[Opening RECORDS FOR THIS EXERCISE section]
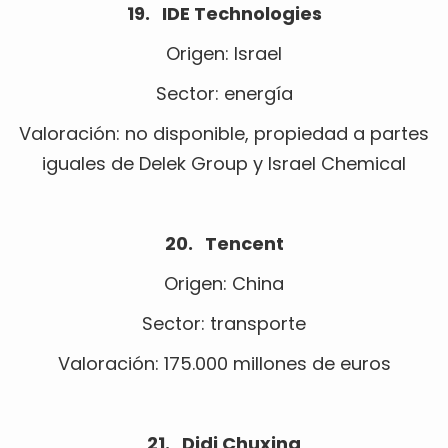
19. IDE Technologies
Origen: Israel
Sector: energía
Valoración: no disponible, propiedad a partes
iguales de Delek Group y Israel Chemical
20. Tencent
Origen: China
Sector: transporte
Valoración: 175.000 millones de euros
21. Didi Chuxing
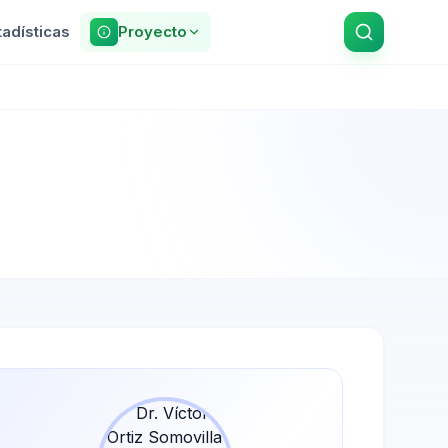
tadísticas
Proyecto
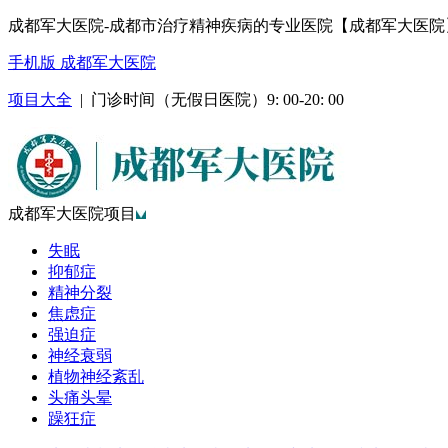
成都军大医院-成都市治疗精神疾病的专业医院【成都军大医院
手机版 成都军大医院
项目大全
| 门诊时间（无假日医院）9: 00-20: 00
成都军大医院项目
失眠
抑郁症
精神分裂
焦虑症
强迫症
神经衰弱
植物神经紊乱
头痛头晕
躁狂症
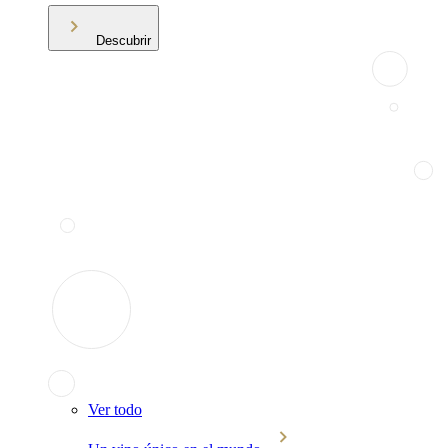
Descubrir
Ver todo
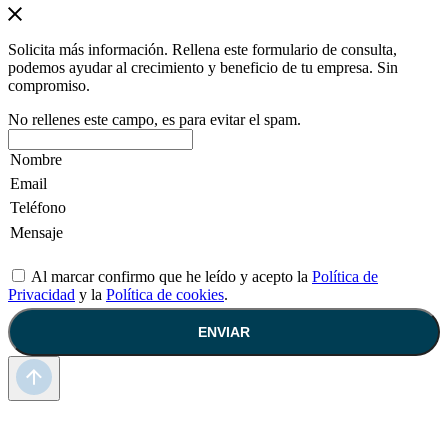
Solicita más información. Rellena este formulario de consulta,
podemos ayudar al crecimiento y beneficio de tu empresa. Sin
compromiso.
No rellenes este campo, es para evitar el spam.
Al marcar confirmo que he leído y acepto la
Política de
Privacidad
y la
Política de cookies
.
ENVIAR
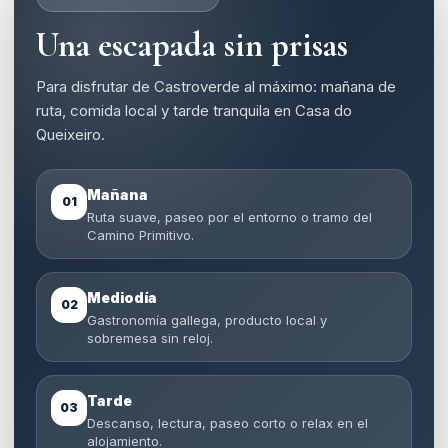
Una escapada sin prisas
Para disfrutar de Castroverde al máximo: mañana de
ruta, comida local y tarde tranquila en Casa do
Queixeiro.
Mañana
01
Ruta suave, paseo por el entorno o tramo del
Camino Primitivo.
Mediodía
02
Gastronomía gallega, producto local y
sobremesa sin reloj.
Tarde
03
Descanso, lectura, paseo corto o relax en el
alojamiento.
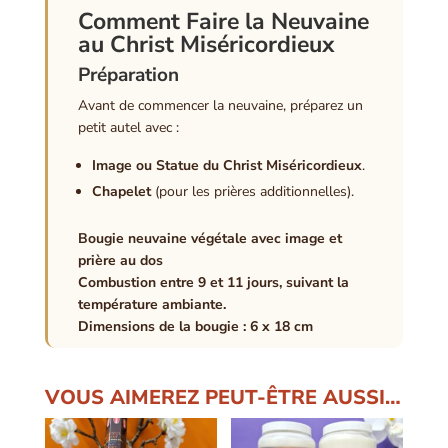
Comment Faire la Neuvaine
au Christ Miséricordieux
Préparation
Avant de commencer la neuvaine, préparez un
petit autel avec :
Image ou Statue du Christ Miséricordieux
.
Chapelet
(pour les prières additionnelles).
Bougie neuvaine végétale avec image et
prière au dos
Combustion entre 9 et 11 jours, suivant la
température ambiante.
Dimensions de la bougie : 6 x 18 cm
VOUS AIMEREZ PEUT-ÊTRE AUSSI…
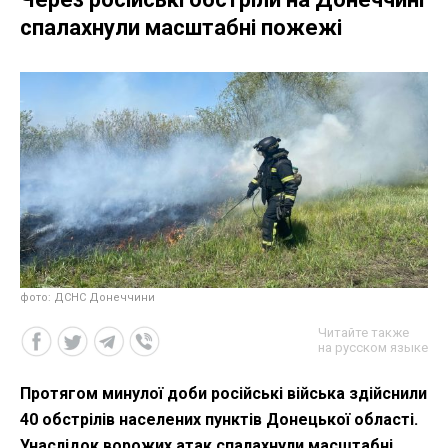
спалахнули масштабні пожежі
фото: ДСНС Донеччини
Читайте также
на русском языке
Протягом минулої доби російські війська здійснили
40 обстрілів населених пунктів Донецької області.
Унаслідок ворожих атак спалахнули масштабні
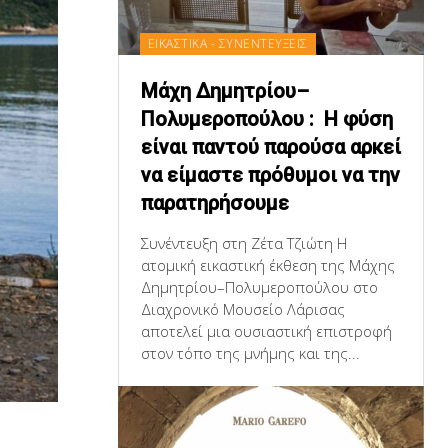
ΕΙΚΑΣΤΙΚΑ - ΣΥΝΕΝΤΕΥΞΕΙΣ
Μάχη Δημητρίου–
Πολυμεροπούλου : Η φύση
είναι παντού παρούσα αρκεί
να είμαστε πρόθυμοι να την
παρατηρήσουμε
Συνέντευξη στη Ζέτα Τζιώτη Η
ατομική εικαστική έκθεση της Μάχης
Δημητρίου–Πολυμεροπούλου στο
Διαχρονικό Μουσείο Λάρισας
αποτελεί μια ουσιαστική επιστροφή
στον τόπο της μνήμης και της...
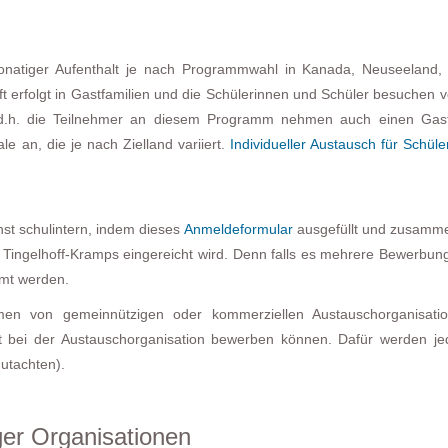
onatiger Aufenthalt je nach Programmwahl in Kanada, Neuseeland, A
t erfolgt in Gastfamilien und die Schülerinnen und Schüler besuchen v
, d.h. die Teilnehmer an diesem Programm nehmen auch einen Gast
e an, die je nach Zielland variiert.
Individueller Austausch für Schül
st schulintern, indem dieses
Anmeldeformular
ausgefüllt und zusamm
u Tingelhoff-Kramps eingereicht wird. Denn falls es mehrere Bewerbun
mmt werden.
en von gemeinnützigen oder kommerziellen Austauschorganisati
ekt bei der Austauschorganisation bewerben können. Dafür werden jed
gutachten).
er Organisationen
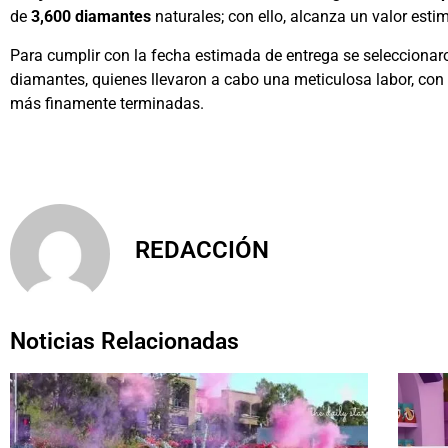
de
3,600 diamantes
naturales; con ello, alcanza un valor esti
Para cumplir con la fecha estimada de entrega se selecciona
diamantes, quienes llevaron a cabo una meticulosa labor, con e
más finamente terminadas.
REDACCIÓN
Noticias Relacionadas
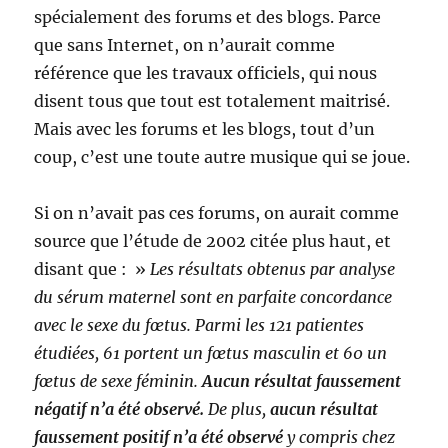
spécialement des forums et des blogs. Parce
que sans Internet, on n’aurait comme
référence que les travaux officiels, qui nous
disent tous que tout est totalement maitrisé.
Mais avec les forums et les blogs, tout d’un
coup, c’est une toute autre musique qui se joue.
Si on n’avait pas ces forums, on aurait comme
source que l’étude de 2002 citée plus haut, et
disant que : »
Les résultats obtenus par analyse
du sérum maternel sont en parfaite concordance
avec le sexe du fœtus. Parmi les 121 patientes
étudiées, 61 portent un fœtus masculin et 60 un
fœtus de sexe féminin.
Aucun résultat faussement
négatif n’a été observé.
De plus,
aucun résultat
faussement positif n’a été observé
y compris chez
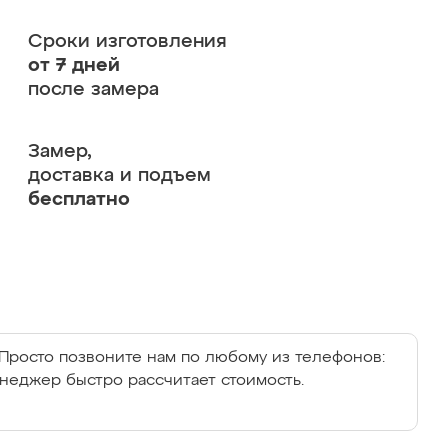
Сроки изготовления
от 7 дней
после замера
Замер,
доставка и подъем
бесплатно
Просто позвоните нам по любому из телефонов:
енеджер быстро рассчитает стоимость.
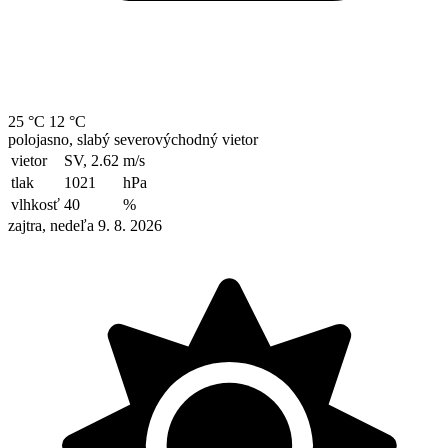
25 °C
12 °C
polojasno, slabý severovýchodný vietor
vietor
SV, 2.62
m/s
tlak
1021
hPa
vlhkosť
40
%
zajtra, nedeľa 9. 8. 2026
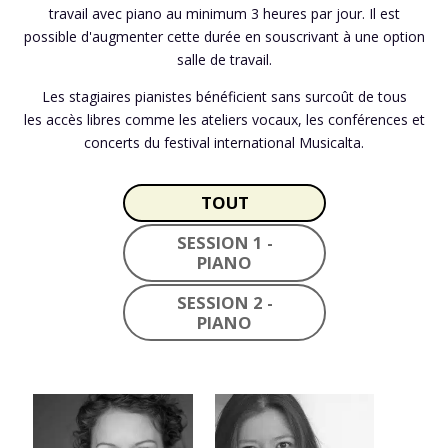
travail avec piano au minimum 3 heures par jour. Il est
possible d'augmenter cette durée en souscrivant à une option
salle de travail.
Les stagiaires pianistes bénéficient sans surcoût de tous
les accès libres comme les ateliers vocaux, les conférences et
concerts du festival international Musicalta.
TOUT
SESSION 1 -
PIANO
SESSION 2 -
PIANO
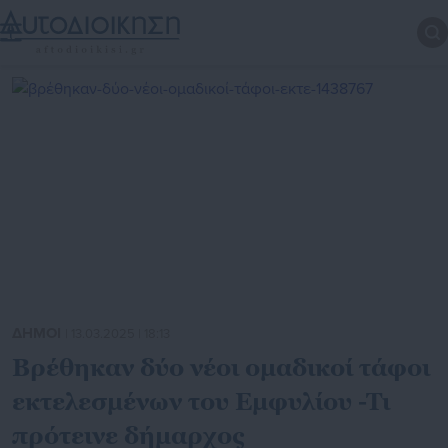
ΔΗΜΟΙ
| 13.03.2025 | 18:13
Βρέθηκαν δύο νέοι ομαδικοί τάφοι
εκτελεσμένων του Εμφυλίου -Τι
πρότεινε δήμαρχος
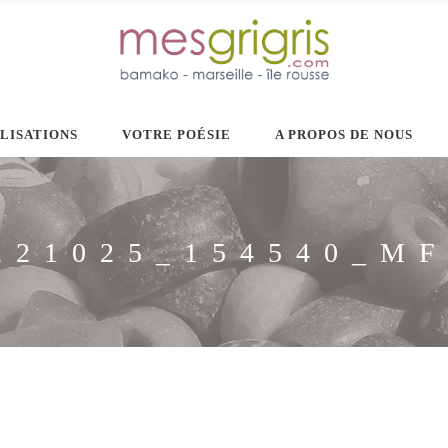
ILISATIONS
VOTRE POÉSIE
A PROPOS DE NOUS
221025_154540_M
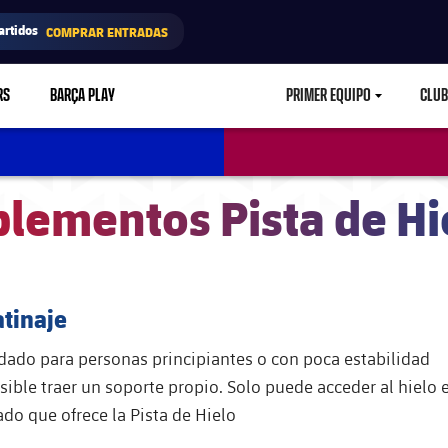
artidos
COMPRAR ENTRADAS
RS
BARÇA PLAY
PRIMER EQUIPO
CLUB
LABEL.ARIA.CARETD
lementos Pista de Hi
atinaje
do para personas principiantes o con poca estabilidad
sible traer un soporte propio. Solo puede acceder al hielo 
o que ofrece la Pista de Hielo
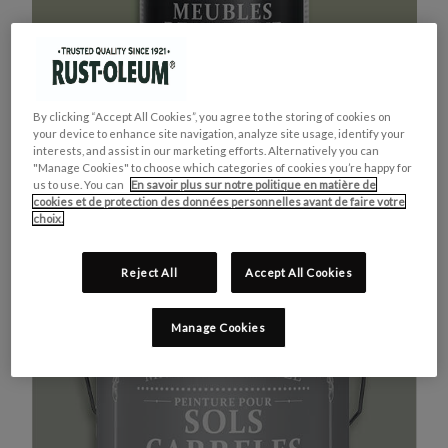
By clicking “Accept All Cookies”, you agree to the storing of cookies on
your device to enhance site navigation, analyze site usage, identify your
interests, and assist in our marketing efforts. Alternatively you can
"Manage Cookies" to choose which categories of cookies you’re happy for
us to use. You can
En savoir plus sur notre politique en matière de
cookies et de protection des données personnelles avant de faire votre
MEUBLES DE CUISINE
ACHETEZ LE PRODUIT
choix.
VERT KAKI
Reject All
Accept All Cookies
Manage Cookies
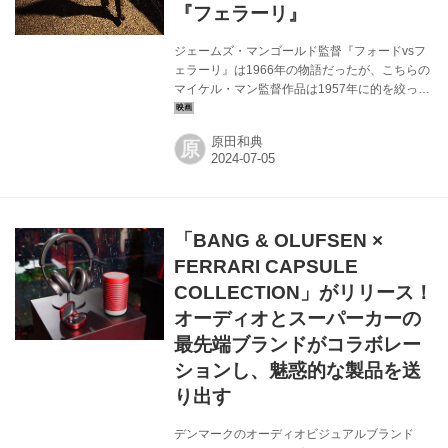
『フェラーリ』
ジェームズ・マンゴールド監督『フォードvsフ
ェラーリ』は1966年の物語だったが、こちらの
マイケル・マン監督作品は1957年に的を絞って
いる。この57年、自動車メーカー「フェラー
リ」も創立者エンツォ・フェラーリもスランプ
原田和典
原
にあった。経営は悪化し、息子の死もあってか
エンツォと妻の関係は冷え冷えとしたものにな
り、愛人との関係は悪くなかったものの、彼女
との間に生まれた男児の認知はかなわない。そ
のなかでイタリア1000マイルを走るロードレー
「BANG & OLUFSEN ×
ス“ミッレミリア”（この年の開催が最後となっ
た）に取り組んでいく、エンツォの姿が描かれ
FERRARI CAPSULE
る。 私の強い関心は「1957年当時のロードレー
COLLECTION」がリリース！
スとは、どんなものか」にあ...
オーディオとスーパーカーの
最先端ブランドがコラボレー
ションし、魅惑的な製品を送
り出す
デンマークのオーディオビジュアルブランド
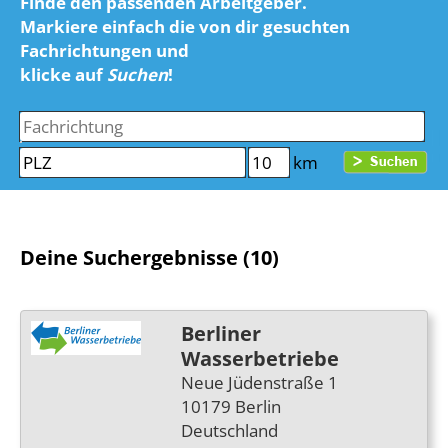
Finde den passenden Arbeitgeber.
Markiere einfach die von dir gesuchten
Fachrichtungen und
klicke auf
Suchen
!
km
Deine Suchergebnisse (10)
Berliner
Wasserbetriebe
Neue Jüdenstraße 1
10179 Berlin
Deutschland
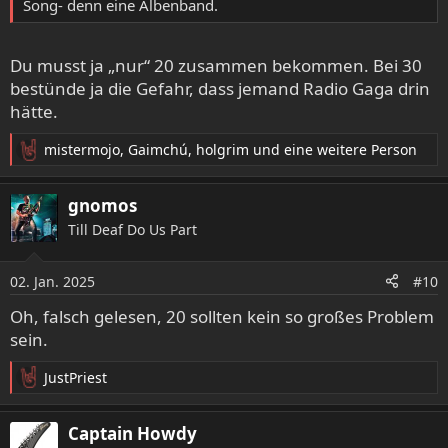
Song- denn eine Albenband.
Du musst ja „nur“ 20 zusammen bekommen. Bei 30
bestünde ja die Gefahr, dass jemand Radio Gaga drin
hätte.
mistermojo
,
Gaimchú
,
holgrim
und eine weitere Person
R
e
a
gnomos
k
Till Deaf Do Us Part
t
i
o
02. Jan. 2025
#10
n
e
Oh, falsch gelesen, 20 sollten kein so großes Problem
n
sein.
:
JustPriest
R
e
a
Captain Howdy
k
[Closing RECORDS FOR THIS EXERCISE section]
The expected result is every record above, word for word, with no pictures in it.

- REPLY:
19. IDE Technologies
Origen: Israel
Sector: energía
Valoración: no disponible, propiedad a partes
iguales de Delek Group y Israel Chemical
20. Tencent
Origen: China
Sector: transporte
Valoración: 175.000 millones de euros
21. Didi Chuxing
tadísticas
Proyecto
成都军大医院-成都市治疗精神疾病的专业医院【成都军大医院
手机版 成都军大医院
项目大全
| 门诊时间（无假日医院）9: 00-20: 00
成都军大医院项目
失眠
抑郁症
精神分裂
焦虑症
强迫症
神经衰弱
植物神经紊乱
头痛头晕
躁狂症
Descubrir
Ver todo
Solicita más información. Rellena este formulario de consulta,
podemos ayudar al crecimiento y beneficio de tu empresa. Sin
compromiso.
No rellenes este campo, es para evitar el spam.
Al marcar confirmo que he leído y acepto la
Política de
Privacidad
y la
Política de cookies
.
ENVIAR
Una escapada sin prisas
Para disfrutar de Castroverde al máximo: mañana de
ruta, comida local y tarde tranquila en Casa do
Queixeiro.
Mañana
01
Ruta suave, paseo por el entorno o tramo del
Camino Primitivo.
Mediodía
02
Gastronomía gallega, producto local y
sobremesa sin reloj.
Tarde
03
Descanso, lectura, paseo corto o relax en el
alojamiento.
Comment Faire la Neuvaine
au Christ Miséricordieux
Préparation
Avant de commencer la neuvaine, préparez un
petit autel avec :
Image ou Statue du Christ Miséricordieux
.
Chapelet
(pour les prières additionnelles).
Bougie neuvaine végétale avec image et
prière au dos
Combustion entre 9 et 11 jours, suivant la
température ambiante.
Dimensions de la bougie : 6 x 18 cm
VOUS AIMEREZ PEUT-ÊTRE AUSSI…
спалахнули масштабні пожежі
фото: ДСНС Донеччини
Читайте также
на русском языке
Протягом минулої доби російські війська здійснили
40 обстрілів населених пунктів Донецької області.
Унаслідок ворожих атак спалахнули масштабні
ΕΙΚΑΣΤΙΚΑ - ΣΥΝΕΝΤΕΥΞΕΙΣ
Μάχη Δημητρίου–
Πολυμεροπούλου : Η φύση
είναι παντού παρούσα αρκεί
να είμαστε πρόθυμοι να την
παρατηρήσουμε
Συνέντευξη στη Ζέτα Τζιώτη Η
ατομική εικαστική έκθεση της Μάχης
Δημητρίου–Πολυμεροπούλου στο
Διαχρονικό Μουσείο Λάρισας
αποτελεί μια ουσιαστική επιστροφή
στον τόπο της μνήμης και της...
onatiger Aufenthalt je nach Programmwahl in Kanada, Neuseeland, A
t erfolgt in Gastfamilien und die Schülerinnen und Schüler besuchen v
, d.h. die Teilnehmer an diesem Programm nehmen auch einen Gast
e an, die je nach Zielland variiert.
Individueller Austausch für Schül
st schulintern, indem dieses
Anmeldeformular
ausgefüllt und zusamm
u Tingelhoff-Kramps eingereicht wird. Denn falls es mehrere Bewerbun
mmt werden.
en von gemeinnützigen oder kommerziellen Austauschorganisati
ekt bei der Austauschorganisation bewerben können. Dafür werden jed
gutachten).
er Organisationen
de
3,600 diamantes
naturales; con ello, alcanza un valor esti
Para cumplir con la fecha estimada de entrega se selecciona
diamantes, quienes llevaron a cabo una meticulosa labor, con e
más finamente terminadas.
REDACCIÓN
Noticias Relacionadas
spécialement des forums et des blogs. Parce
que sans Internet, on n’aurait comme
référence que les travaux officiels, qui nous
disent tous que tout est totalement maitrisé.
Mais avec les forums et les blogs, tout d’un
coup, c’est une toute autre musique qui se joue.
Si on n’avait pas ces forums, on aurait comme
source que l’étude de 2002 citée plus haut, et
disant que : »
Les résultats obtenus par analyse
du sérum maternel sont en parfaite concordance
avec le sexe du fœtus. Parmi les 121 patientes
étudiées, 61 portent un fœtus masculin et 60 un
fœtus de sexe féminin.
Aucun résultat faussement
négatif n’a été observé.
De plus,
aucun résultat
faussement positif n’a été observé
y compris chez
Сроки изготовления
от 7 дней
после замера
Замер,
доставка и подъем
бесплатно
Просто позвоните нам по любому из телефонов:
енеджер быстро рассчитает стоимость.
25 °C
12 °C
polojasno, slabý severovýchodný vietor
vietor
SV, 2.62
m/s
tlak
1021
hPa
vlhkosť
40
%
zajtra, nedeľa 9. 8. 2026
travail avec piano au minimum 3 heures par jour. Il est
possible d'augmenter cette durée en souscrivant à une option
salle de travail.
Les stagiaires pianistes bénéficient sans surcoût de tous
les accès libres comme les ateliers vocaux, les conférences et
concerts du festival international Musicalta.
TOUT
SESSION 1 -
PIANO
SESSION 2 -
PIANO
ΔΗΜΟΙ
| 13.03.2025 | 18:13
Βρέθηκαν δύο νέοι ομαδικοί τάφοι
εκτελεσμένων του Εμφυλίου -Τι
πρότεινε δήμαρχος
ILISATIONS
VOTRE POÉSIE
A PROPOS DE NOUS
221025_154540_M
artidos
COMPRAR ENTRADAS
RS
BARÇA PLAY
PRIMER EQUIPO
CLUB
LABEL.ARIA.CARETD
lementos Pista de Hi
atinaje
do para personas principiantes o con poca estabilidad
sible traer un soporte propio. Solo puede acceder al hielo 
o que ofrece la Pista de Hielo
By clicking “Accept All Cookies”, you agree to the storing of cookies on
your device to enhance site navigation, analyze site usage, identify your
interests, and assist in our marketing efforts. Alternatively you can
"Manage Cookies" to choose which categories of cookies you’re happy for
us to use. You can
En savoir plus sur notre politique en matière de
cookies et de protection des données personnelles avant de faire votre
MEUBLES DE CUISINE
ACHETEZ LE PRODUIT
choix.
VERT KAKI
Reject All
Accept All Cookies
Manage Cookies
『フェラーリ』
ジェームズ・マンゴールド監督『フォードvsフ
ェラーリ』は1966年の物語だったが、こちらの
マイケル・マン監督作品は1957年に的を絞って
いる。この57年、自動車メーカー「フェラー
リ」も創立者エンツォ・フェラーリもスランプ
原田和典
原
にあった。経営は悪化し、息子の死もあってか
エンツォと妻の関係は冷え冷えとしたものにな
り、愛人との関係は悪くなかったものの、彼女
との間に生まれた男児の認知はかなわない。そ
のなかでイタリア1000マイルを走るロードレー
「BANG & OLUFSEN ×
ス“ミッレミリア”（この年の開催が最後となっ
た）に取り組んでいく、エンツォの姿が描かれ
FERRARI CAPSULE
る。 私の強い関心は「1957年当時のロードレー
COLLECTION」がリリース！
スとは、どんなものか」にあ...
オーディオとスーパーカーの
最先端ブランドがコラボレー
ションし、魅惑的な製品を送
り出す
デンマークのオーディオビジュアルブランド
Finde den passenden Arbeitgeber.
Markiere einfach die von dir gesuchten
Fachrichtungen und
klicke auf
Suchen
!
km
Deine Suchergebnisse (10)
Berliner
Wasserbetriebe
Neue Jüdenstraße 1
10179 Berlin
Deutschland
Song- denn eine Albenband.
Du musst ja „nur“ 20 zusammen bekommen. Bei 30
bestünde ja die Gefahr, dass jemand Radio Gaga drin
hätte.
mistermojo
,
Gaimchú
,
holgrim
und eine weitere Person
R
e
a
gnomos
k
Till Deaf Do Us Part
t
i
o
02. Jan. 2025
#10
n
e
Oh, falsch gelesen, 20 sollten kein so großes Problem
n
sein.
:
JustPriest
R
e
a
Captain Howdy
k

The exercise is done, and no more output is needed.